Only the text of the records belongs in the answer; the pictures must be dropped.

Saved data entries:

********

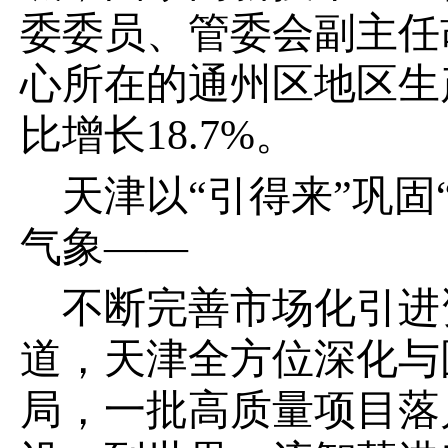
委委员、管委会副主任
心所在的通州区地区生产
比增长18.7%。
天津以“引得来”巩固
气象——
不断完善市场化引进
道，天津全方位深化与
局，一批高质量项目落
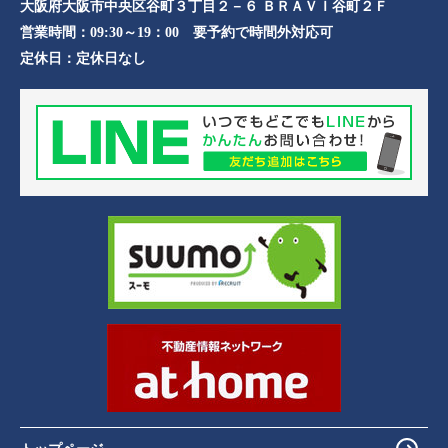
大阪府大阪市中央区谷町３丁目２－６ ＢＲＡＶＩ谷町２Ｆ
営業時間：
09:30～19：00 要予約で時間外対応可
定休日：
定休日なし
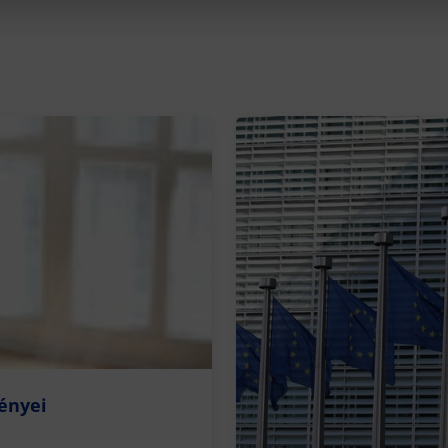
ényei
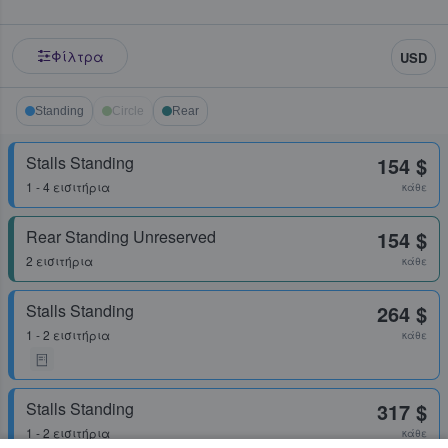
Φίλτρα
USD
Standing
Circle
Rear
Stalls Standing
154 $
1 - 4 εισιτήρια
κάθε
Rear Standing Unreserved
154 $
2 εισιτήρια
κάθε
Stalls Standing
264 $
1 - 2 εισιτήρια
κάθε
Stalls Standing
317 $
1 - 2 εισιτήρια
κάθε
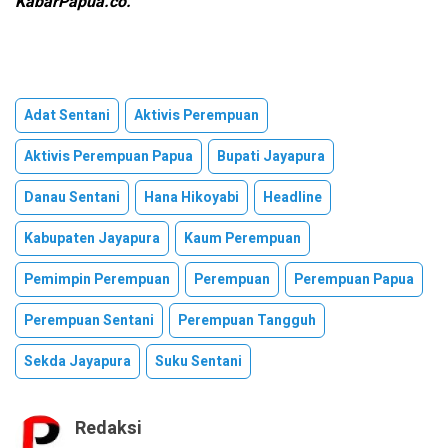
KabarPapua.co.
Adat Sentani
Aktivis Perempuan
Aktivis Perempuan Papua
Bupati Jayapura
Danau Sentani
Hana Hikoyabi
Headline
Kabupaten Jayapura
Kaum Perempuan
Pemimpin Perempuan
Perempuan
Perempuan Papua
Perempuan Sentani
Perempuan Tangguh
Sekda Jayapura
Suku Sentani
Redaksi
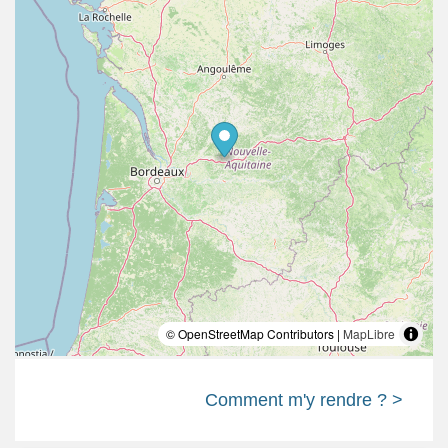
© OpenStreetMap Contributors |
MapLibre
Comment m'y rendre ? >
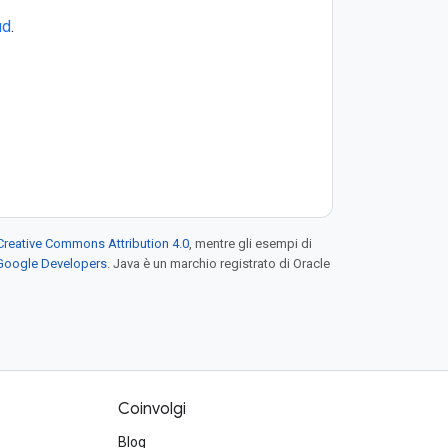
ud
.
Creative Commons Attribution 4.0
, mentre gli esempi di
 Google Developers
. Java è un marchio registrato di Oracle
Coinvolgi
Blog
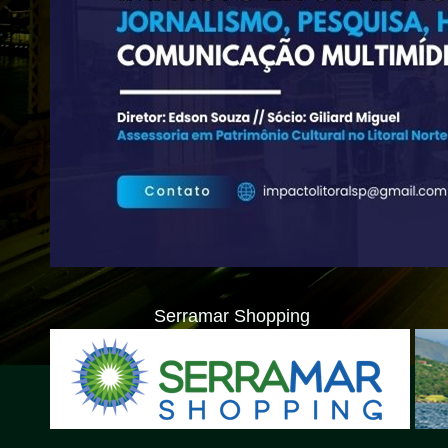
Serramar Shopping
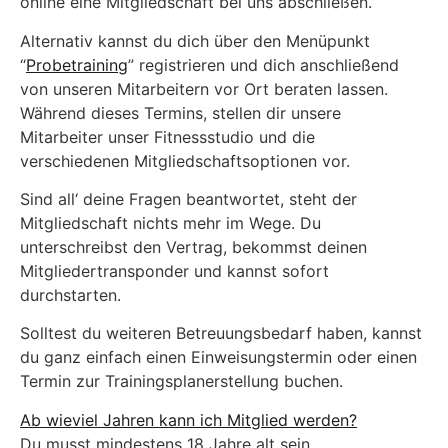
online eine Mitgliedschaft bei uns abschließen.
Alternativ kannst du dich über den Menüpunkt
“
Probetraining
” registrieren und dich anschließend
von unseren Mitarbeitern vor Ort beraten lassen.
Während dieses Termins, stellen dir unsere
Mitarbeiter unser Fitnessstudio und die
verschiedenen Mitgliedschaftsoptionen vor.
Sind all‘ deine Fragen beantwortet, steht der
Mitgliedschaft nichts mehr im Wege. Du
unterschreibst den Vertrag, bekommst deinen
Mitgliedertransponder und kannst sofort
durchstarten.
Solltest du weiteren Betreuungsbedarf haben, kannst
du ganz einfach einen Einweisungstermin oder einen
Termin zur Trainingsplanerstellung buchen.
Ab wieviel Jahren kann ich Mitglied werden?
Du musst mindestens 18 Jahre alt sein.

********

__Written solution__
委委员、管委会副主任
心所在的通州区地区生产
比增长18.7%。
天津以“引得来”巩固
气象——
不断完善市场化引进
道，天津全方位深化与
局，一批高质量项目落
大阪府大阪市中央区谷町３丁目２－６ ＢＲＡＶＩ谷町２Ｆ
営業時間：
09:30～19：00 要予約で時間外対応可
定休日：
定休日なし
ényei
Φίλτρα
USD
Standing
Circle
Rear
Stalls Standing
154 $
1 - 4 εισιτήρια
κάθε
Rear Standing Unreserved
154 $
2 εισιτήρια
κάθε
Stalls Standing
264 $
1 - 2 εισιτήρια
κάθε
Stalls Standing
317 $
1 - 2 εισιτήρια
κάθε
KabarPapua.co.
Adat Sentani
Aktivis Perempuan
Aktivis Perempuan Papua
Bupati Jayapura
Danau Sentani
Hana Hikoyabi
Headline
Kabupaten Jayapura
Kaum Perempuan
Pemimpin Perempuan
Perempuan
Perempuan Papua
Perempuan Sentani
Perempuan Tangguh
Sekda Jayapura
Suku Sentani
Redaksi
© OpenStreetMap Contributors |
MapLibre
Comment m'y rendre ? >
ud
.
Creative Commons Attribution 4.0
, mentre gli esempi di
 Google Developers
. Java è un marchio registrato di Oracle
Coinvolgi
Blog
Serramar Shopping
online eine Mitgliedschaft bei uns abschließen.
Alternativ kannst du dich über den Menüpunkt
“
Probetraining
” registrieren und dich anschließend
von unseren Mitarbeitern vor Ort beraten lassen.
Während dieses Termins, stellen dir unsere
Mitarbeiter unser Fitnessstudio und die
verschiedenen Mitgliedschaftsoptionen vor.
Sind all‘ deine Fragen beantwortet, steht der
Mitgliedschaft nichts mehr im Wege. Du
unterschreibst den Vertrag, bekommst deinen
Mitgliedertransponder und kannst sofort
durchstarten.
Solltest du weiteren Betreuungsbedarf haben, kannst
du ganz einfach einen Einweisungstermin oder einen
Termin zur Trainingsplanerstellung buchen.
Ab wieviel Jahren kann ich Mitglied werden?
Du musst mindestens 18 Jahre alt sein.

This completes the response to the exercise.